#### Records for this exercise
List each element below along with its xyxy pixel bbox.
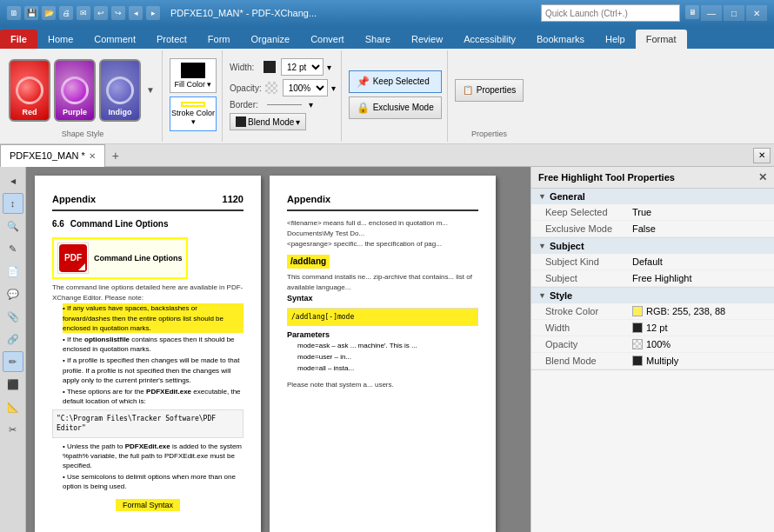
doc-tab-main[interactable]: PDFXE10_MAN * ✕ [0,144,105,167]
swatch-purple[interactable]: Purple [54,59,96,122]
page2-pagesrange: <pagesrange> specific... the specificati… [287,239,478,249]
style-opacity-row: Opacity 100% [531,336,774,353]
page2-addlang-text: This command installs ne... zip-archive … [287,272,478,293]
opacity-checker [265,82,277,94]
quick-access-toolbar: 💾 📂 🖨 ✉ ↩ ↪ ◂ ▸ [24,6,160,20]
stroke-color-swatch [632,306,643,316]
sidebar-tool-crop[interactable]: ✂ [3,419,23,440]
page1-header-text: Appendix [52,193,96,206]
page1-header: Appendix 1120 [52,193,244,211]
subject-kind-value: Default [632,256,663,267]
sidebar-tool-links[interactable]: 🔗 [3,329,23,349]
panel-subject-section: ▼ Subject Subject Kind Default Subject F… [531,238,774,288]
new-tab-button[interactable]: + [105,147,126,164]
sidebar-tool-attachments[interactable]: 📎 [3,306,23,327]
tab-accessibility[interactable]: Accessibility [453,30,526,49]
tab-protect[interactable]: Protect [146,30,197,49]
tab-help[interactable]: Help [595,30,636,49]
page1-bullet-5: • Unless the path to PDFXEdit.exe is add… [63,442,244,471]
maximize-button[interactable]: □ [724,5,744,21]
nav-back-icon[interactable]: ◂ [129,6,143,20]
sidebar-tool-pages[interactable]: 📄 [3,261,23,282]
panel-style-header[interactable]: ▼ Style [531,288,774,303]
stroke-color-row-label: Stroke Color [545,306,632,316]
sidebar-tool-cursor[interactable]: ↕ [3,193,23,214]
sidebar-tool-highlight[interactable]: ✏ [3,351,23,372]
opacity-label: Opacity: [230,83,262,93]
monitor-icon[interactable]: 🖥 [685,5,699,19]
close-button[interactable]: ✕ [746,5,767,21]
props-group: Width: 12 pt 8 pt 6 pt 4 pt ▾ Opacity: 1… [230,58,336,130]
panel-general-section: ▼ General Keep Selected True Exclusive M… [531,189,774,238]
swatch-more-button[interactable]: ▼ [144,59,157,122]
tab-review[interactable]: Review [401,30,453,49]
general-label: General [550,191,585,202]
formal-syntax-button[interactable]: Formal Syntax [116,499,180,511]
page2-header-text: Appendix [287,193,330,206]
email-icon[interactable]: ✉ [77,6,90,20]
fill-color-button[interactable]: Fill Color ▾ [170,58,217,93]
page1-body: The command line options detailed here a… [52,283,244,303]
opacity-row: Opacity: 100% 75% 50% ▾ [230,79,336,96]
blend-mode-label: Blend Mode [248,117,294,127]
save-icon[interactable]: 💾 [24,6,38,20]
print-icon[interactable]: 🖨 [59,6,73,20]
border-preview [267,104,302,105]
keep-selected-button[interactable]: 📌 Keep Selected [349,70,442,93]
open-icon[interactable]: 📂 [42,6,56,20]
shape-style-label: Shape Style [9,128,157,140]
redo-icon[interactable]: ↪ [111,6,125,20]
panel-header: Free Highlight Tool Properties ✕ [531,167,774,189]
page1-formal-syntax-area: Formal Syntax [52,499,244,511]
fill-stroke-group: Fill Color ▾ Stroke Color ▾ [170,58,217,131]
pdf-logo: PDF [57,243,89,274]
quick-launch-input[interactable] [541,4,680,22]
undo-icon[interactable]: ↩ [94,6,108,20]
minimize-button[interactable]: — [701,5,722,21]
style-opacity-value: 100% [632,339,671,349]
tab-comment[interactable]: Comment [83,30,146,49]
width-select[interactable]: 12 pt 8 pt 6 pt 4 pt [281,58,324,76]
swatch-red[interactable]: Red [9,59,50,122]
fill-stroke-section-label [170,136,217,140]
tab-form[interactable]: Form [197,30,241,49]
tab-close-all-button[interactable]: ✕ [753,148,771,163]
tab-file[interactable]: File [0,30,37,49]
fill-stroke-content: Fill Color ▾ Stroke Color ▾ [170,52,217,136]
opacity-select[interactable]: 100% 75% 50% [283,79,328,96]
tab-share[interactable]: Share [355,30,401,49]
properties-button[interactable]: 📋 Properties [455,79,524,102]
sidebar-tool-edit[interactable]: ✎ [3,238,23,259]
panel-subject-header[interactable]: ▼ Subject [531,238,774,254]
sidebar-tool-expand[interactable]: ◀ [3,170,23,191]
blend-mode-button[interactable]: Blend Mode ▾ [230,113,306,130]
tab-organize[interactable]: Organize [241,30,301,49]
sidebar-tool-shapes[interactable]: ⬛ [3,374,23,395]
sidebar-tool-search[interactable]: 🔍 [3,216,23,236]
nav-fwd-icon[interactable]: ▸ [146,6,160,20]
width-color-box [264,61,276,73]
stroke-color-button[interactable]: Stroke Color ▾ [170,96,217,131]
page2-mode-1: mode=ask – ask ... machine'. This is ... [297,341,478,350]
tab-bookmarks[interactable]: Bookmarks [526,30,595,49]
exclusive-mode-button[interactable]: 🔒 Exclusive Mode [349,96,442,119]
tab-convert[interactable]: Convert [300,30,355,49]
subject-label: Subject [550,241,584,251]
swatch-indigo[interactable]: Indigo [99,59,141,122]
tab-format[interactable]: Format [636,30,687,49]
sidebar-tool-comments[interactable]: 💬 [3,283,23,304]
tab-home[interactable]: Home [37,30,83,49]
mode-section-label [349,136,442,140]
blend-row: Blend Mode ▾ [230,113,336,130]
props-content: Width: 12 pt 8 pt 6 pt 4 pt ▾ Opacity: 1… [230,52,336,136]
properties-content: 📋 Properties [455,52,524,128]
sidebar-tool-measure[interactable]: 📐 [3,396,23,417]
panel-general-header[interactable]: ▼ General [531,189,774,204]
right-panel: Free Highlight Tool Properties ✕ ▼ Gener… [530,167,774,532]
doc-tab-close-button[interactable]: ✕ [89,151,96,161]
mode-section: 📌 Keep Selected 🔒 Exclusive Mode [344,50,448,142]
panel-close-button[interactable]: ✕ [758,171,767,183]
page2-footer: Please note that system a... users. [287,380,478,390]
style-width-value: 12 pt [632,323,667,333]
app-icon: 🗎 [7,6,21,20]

#### Required action
Restate all of the material word for word, leaving every picture out.

#### Your response
List each element below along with its xyxy pixel bbox.
doc-tab-main[interactable]: PDFXE10_MAN * ✕ [0,144,105,167]
swatch-purple[interactable]: Purple [54,59,96,122]
page2-pagesrange: <pagesrange> specific... the specificati… [287,239,478,249]
style-opacity-row: Opacity 100% [531,336,774,353]
page2-addlang-text: This command installs ne... zip-archive … [287,272,478,293]
opacity-checker [265,82,277,94]
quick-access-toolbar: 💾 📂 🖨 ✉ ↩ ↪ ◂ ▸ [24,6,160,20]
stroke-color-swatch [632,306,643,316]
sidebar-tool-crop[interactable]: ✂ [3,419,23,440]
page1-header-text: Appendix [52,193,96,206]
page1-header: Appendix 1120 [52,193,244,211]
subject-kind-value: Default [632,256,663,267]
sidebar-tool-links[interactable]: 🔗 [3,329,23,349]
panel-subject-section: ▼ Subject Subject Kind Default Subject F… [531,238,774,288]
new-tab-button[interactable]: + [105,147,126,164]
sidebar-tool-attachments[interactable]: 📎 [3,306,23,327]
tab-accessibility[interactable]: Accessibility [453,30,526,49]
tab-protect[interactable]: Protect [146,30,197,49]
tab-help[interactable]: Help [595,30,636,49]
page1-bullet-5: • Unless the path to PDFXEdit.exe is add… [63,442,244,471]
maximize-button[interactable]: □ [724,5,744,21]
nav-back-icon[interactable]: ◂ [129,6,143,20]
sidebar-tool-pages[interactable]: 📄 [3,261,23,282]
panel-style-header[interactable]: ▼ Style [531,288,774,303]
stroke-color-row-label: Stroke Color [545,306,632,316]
sidebar-tool-cursor[interactable]: ↕ [3,193,23,214]
sidebar-tool-highlight[interactable]: ✏ [3,351,23,372]
opacity-label: Opacity: [230,83,262,93]
monitor-icon[interactable]: 🖥 [685,5,699,19]
close-button[interactable]: ✕ [746,5,767,21]
props-group: Width: 12 pt 8 pt 6 pt 4 pt ▾ Opacity: 1… [230,58,336,130]
panel-general-section: ▼ General Keep Selected True Exclusive M… [531,189,774,238]
swatch-more-button[interactable]: ▼ [144,59,157,122]
tab-review[interactable]: Review [401,30,453,49]
general-label: General [550,191,585,202]
formal-syntax-button[interactable]: Formal Syntax [116,499,180,511]
page2-header-text: Appendix [287,193,330,206]
email-icon[interactable]: ✉ [77,6,90,20]
fill-color-button[interactable]: Fill Color ▾ [170,58,217,93]
page1-body: The command line options detailed here a… [52,283,244,303]
opacity-row: Opacity: 100% 75% 50% ▾ [230,79,336,96]
blend-mode-label: Blend Mode [248,117,294,127]
save-icon[interactable]: 💾 [24,6,38,20]
print-icon[interactable]: 🖨 [59,6,73,20]
border-preview [267,104,302,105]
keep-selected-button[interactable]: 📌 Keep Selected [349,70,442,93]
open-icon[interactable]: 📂 [42,6,56,20]
shape-style-label: Shape Style [9,128,157,140]
redo-icon[interactable]: ↪ [111,6,125,20]
panel-header: Free Highlight Tool Properties ✕ [531,167,774,189]
page1-formal-syntax-area: Formal Syntax [52,499,244,511]
fill-stroke-group: Fill Color ▾ Stroke Color ▾ [170,58,217,131]
pdf-logo: PDF [57,243,89,274]
quick-launch-input[interactable] [541,4,680,22]
undo-icon[interactable]: ↩ [94,6,108,20]
minimize-button[interactable]: — [701,5,722,21]
style-opacity-value: 100% [632,339,671,349]
tab-comment[interactable]: Comment [83,30,146,49]
width-select[interactable]: 12 pt 8 pt 6 pt 4 pt [281,58,324,76]
swatch-red[interactable]: Red [9,59,50,122]
fill-stroke-section-label [170,136,217,140]
tab-form[interactable]: Form [197,30,241,49]
tab-close-all-button[interactable]: ✕ [753,148,771,163]
tab-file[interactable]: File [0,30,37,49]
fill-stroke-content: Fill Color ▾ Stroke Color ▾ [170,52,217,136]
opacity-select[interactable]: 100% 75% 50% [283,79,328,96]
tab-share[interactable]: Share [355,30,401,49]
properties-button[interactable]: 📋 Properties [455,79,524,102]
sidebar-tool-edit[interactable]: ✎ [3,238,23,259]
panel-subject-header[interactable]: ▼ Subject [531,238,774,254]
sidebar-tool-expand[interactable]: ◀ [3,170,23,191]
blend-mode-button[interactable]: Blend Mode ▾ [230,113,306,130]
tab-organize[interactable]: Organize [241,30,301,49]
sidebar-tool-shapes[interactable]: ⬛ [3,374,23,395]
sidebar-tool-search[interactable]: 🔍 [3,216,23,236]
nav-fwd-icon[interactable]: ▸ [146,6,160,20]
width-color-box [264,61,276,73]
stroke-color-button[interactable]: Stroke Color ▾ [170,96,217,131]
page2-mode-1: mode=ask – ask ... machine'. This is ... [297,341,478,350]
tab-bookmarks[interactable]: Bookmarks [526,30,595,49]
exclusive-mode-button[interactable]: 🔒 Exclusive Mode [349,96,442,119]
tab-convert[interactable]: Convert [300,30,355,49]
subject-label: Subject [550,241,584,251]
swatch-indigo[interactable]: Indigo [99,59,141,122]
tab-format[interactable]: Format [636,30,687,49]
sidebar-tool-comments[interactable]: 💬 [3,283,23,304]
tab-home[interactable]: Home [37,30,83,49]
mode-section-label [349,136,442,140]
blend-row: Blend Mode ▾ [230,113,336,130]
props-content: Width: 12 pt 8 pt 6 pt 4 pt ▾ Opacity: 1… [230,52,336,136]
properties-content: 📋 Properties [455,52,524,128]
sidebar-tool-measure[interactable]: 📐 [3,396,23,417]
panel-general-header[interactable]: ▼ General [531,189,774,204]
right-panel: Free Highlight Tool Properties ✕ ▼ Gener… [530,167,774,532]
doc-tab-close-button[interactable]: ✕ [89,151,96,161]
mode-section: 📌 Keep Selected 🔒 Exclusive Mode [344,50,448,142]
panel-close-button[interactable]: ✕ [758,171,767,183]
page2-footer: Please note that system a... users. [287,380,478,390]
style-width-value: 12 pt [632,323,667,333]
app-icon: 🗎 [7,6,21,20]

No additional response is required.